SYXETC Full Series Super HV DC-DC Converter to Power Up Your Tethered Drones/UAVs
INPUT:620V-800V/850V-1050V/950-1200V
OUTPUT Voltage Typical:60Vdc
OUTPUT Voltage Optiton : 12S/14S/18S
12S:48-50Vdc Standard 50Vdc
14S:59-60Vdc Standard 60Vdc
18S: 75Vdc
Rated Power:
5KW/6KW/8KW/12KW/15KW/20KW/24KW/2X15KW
The market for tethered UAVs and drones is growing at a significant rate. Predicted to grow 61% year-over-year in 2020, the growth is due to the increasing amount of applications and use cases that can benefit from a persistent aerial platform.

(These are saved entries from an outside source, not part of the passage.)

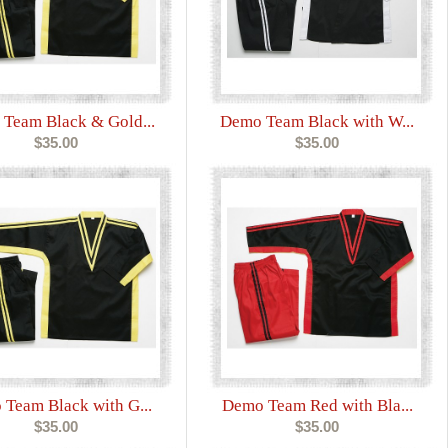
Team Black & Gold...
Demo Team Black with W...
$35.00
$35.00
Team Black with G...
Demo Team Red with Bla...
$35.00
$35.00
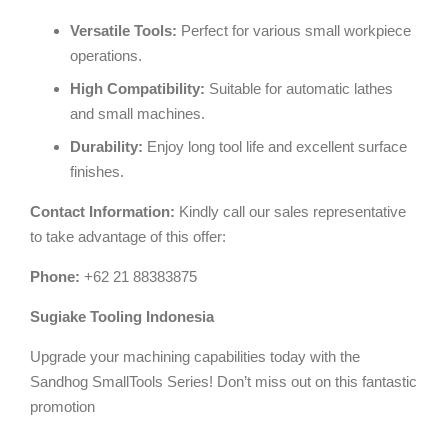
Versatile Tools:
Perfect for various small workpiece
operations.
High Compatibility:
Suitable for automatic lathes
and small machines.
Durability:
Enjoy long tool life and excellent surface
finishes.
Contact Information:
Kindly call our sales representative
to take advantage of this offer:
Phone:
+62 21 88383875
Sugiake Tooling Indonesia
Upgrade your machining capabilities today with the
Sandhog SmallTools Series! Don’t miss out on this fantastic
promotion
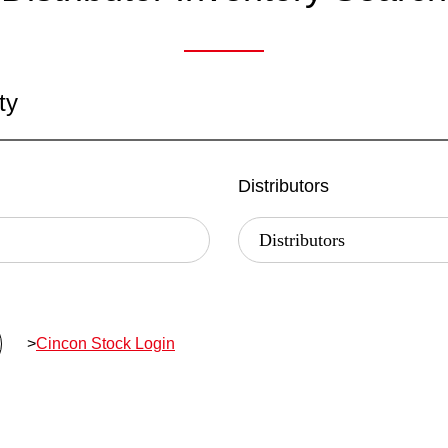
ty
Distributors
>
Cincon Stock Login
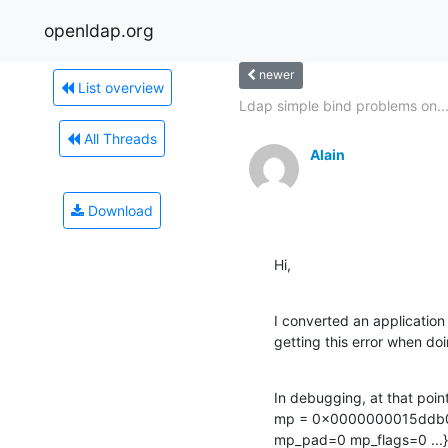
openldap.org
newer
List overview
Ldap simple bind problems on..
All Threads
Alain
Download
Hi,
I converted an applicatio
getting this error when d
In debugging, at that poin
mp = 0x0000000015ddb0
mp_pad=0 mp_flags=0 ...}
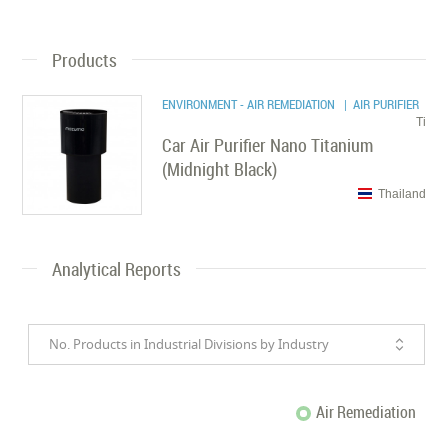
Products
ENVIRONMENT - AIR REMEDIATION
| AIR PURIFIER
Ti
Car Air Purifier Nano Titanium
(Midnight Black)
Thailand
Analytical Reports
No. Products in Industrial Divisions by Industry
Air Remediation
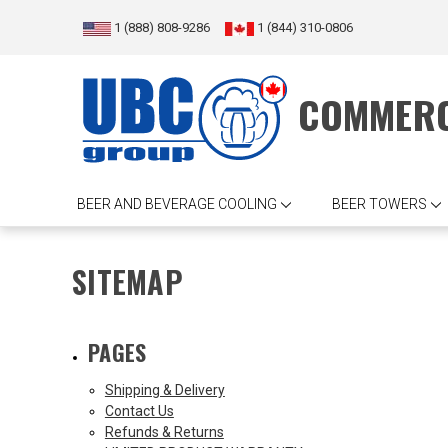
1 (888) 808-9286
1 (844) 310-0806
COMMERC
BEER AND BEVERAGE COOLING
BEER TOWERS
SITEMAP
PAGES
Shipping & Delivery
Contact Us
Refunds & Returns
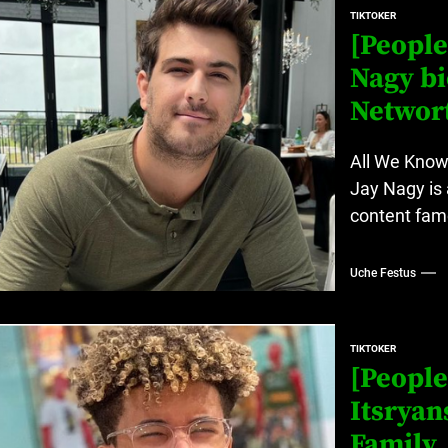
TIKTOKER
[People
Nagy bi
Networ
All We Know
Jay Nagy is 
content famo
Uche Festus
TIKTOKER
[People
Itsryan
Family,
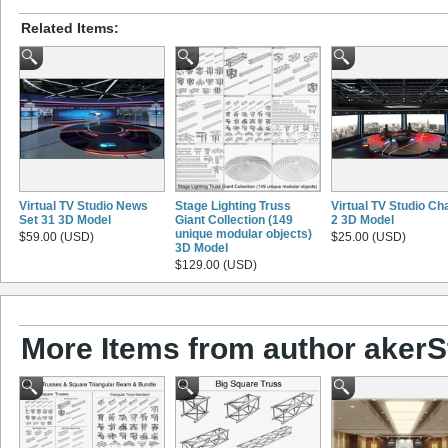
Related Items:
Virtual TV Studio News
Stage Lighting Truss
Virtual TV Studio Ch
Set 31 3D Model
Giant Collection (149
2 3D Model
unique modular objects)
$59.00 (USD)
$25.00 (USD)
3D Model
$129.00 (USD)
More Items from author akerS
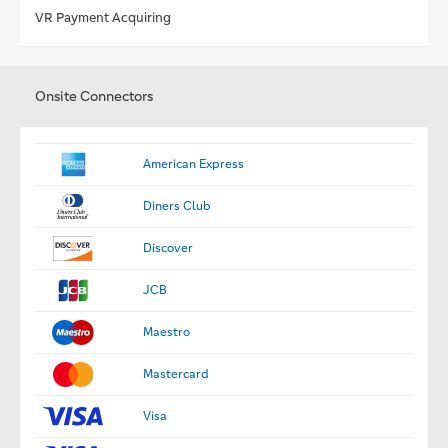
VR Payment Acquiring
Onsite Connectors
American Express
Diners Club
Discover
JCB
Maestro
Mastercard
Visa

Unlike their run-time limited untethered counterparts, tethered UAVs do not need to carry their primary power source, increasing their payload capacity.
They can maintain high levels of endurance up to 24 hours, at heights up to 200m, and in most weather conditions. Applications include traditional security, intelligence gathering, and surveillance use cases among many. Their prolonged flight capability makes them suitable for provisioning emergency telecommunications networks during a humanitarian crisis, monitoring firefighting across a large industrial complex, and filming sizeable outdoor sporting events. As tethered UAVs find new applications, so the technical challenges grow.
The desire to integrate more capabilities within a UAV increases the payload weight, and the benefits gained by extending the operational height imposes more tether drag. Also, raising the flight time dictates enhanced safety monitoring, provision of a backup power source, and safety features such as a parachute.
Technical challenges powering a tethered UAV
Powering a tethered UAV presents some technical challenges. The UAVs power requirements are driven by the rotor drive motors, control electronics, and the payload application, of which the motors represent the largest proportion of the available power budget. Passing enough power through a long tether introduces transmission losses due to the resistance of the cable.
Achieving the maximum payload requires that the drag weight of the tether be kept to a minimum, placing constraints on the conductor thickness. Thinner conductors increase the cable resistance, which as operating height increases become more significant.
To achieve the power delivery requirements of the UAV, the only viable option that keeps distribution losses low is to transmit a high voltage along the tether and perform power conversion to the desired levels within the UAV. With weight as a critical constraint, the power conversion components also need to be lightweight.
The use of a high DC voltage lowers the current flowing in the tether (I = P/V), allowing small tether conductor diameters, and reducing the I2R losses. The trend in the industry is moving towards transmitting up to 400VDC in the tether and using one or more DC-DC converters in the UAV to power the rotor motors and application circuitry.
Selecting a DC-DC converter with a high voltage input
There are many DC-DC converters available from a range of suppliers but finding one that can accommodate a voltage input as high as 400VDC or 700VDC or even 1000VDC narrows the available options considerably. The converter also needs to have a wide conversion ratio, down-converting to, say, a 48VDC or 60VDC output.